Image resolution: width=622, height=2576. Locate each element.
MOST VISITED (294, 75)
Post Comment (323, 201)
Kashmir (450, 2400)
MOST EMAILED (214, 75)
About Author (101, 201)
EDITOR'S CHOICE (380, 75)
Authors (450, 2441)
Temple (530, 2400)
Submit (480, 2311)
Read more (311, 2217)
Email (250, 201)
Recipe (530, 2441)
□ □ □ □ □ □ □
== What to do ==
Would you please copy the lines above, from the one holding "About Author (101, 201)" through the last, and nothing else?

== Response to the exercise ==
About Author (101, 201)
EDITOR'S CHOICE (380, 75)
Authors (450, 2441)
Temple (530, 2400)
Submit (480, 2311)
Read more (311, 2217)
Email (250, 201)
Recipe (530, 2441)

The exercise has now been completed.